▶ _Work instructions_:
Search the entries below for the word "dynamique" and copy each line that has it.

▶ _Available data_:
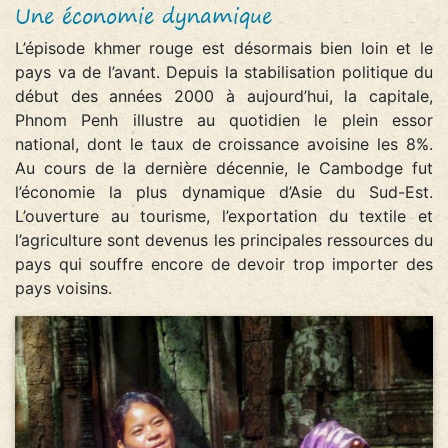
Une économie dynamique
L’épisode khmer rouge est désormais bien loin et le
pays va de l’avant. Depuis la stabilisation politique du
début des années 2000 à aujourd’hui, la capitale,
Phnom Penh illustre au quotidien le plein essor
national, dont le taux de croissance avoisine les 8%.
Au cours de la dernière décennie, le Cambodge fut
l’économie la plus dynamique d’Asie du Sud-Est.
L’ouverture au tourisme, l’exportation du textile et
l’agriculture sont devenus les principales ressources du
pays qui souffre encore de devoir trop importer des
pays voisins.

▶ _Written reply_:
Une économie dynamique
l’économie la plus dynamique d’Asie du Sud-Est.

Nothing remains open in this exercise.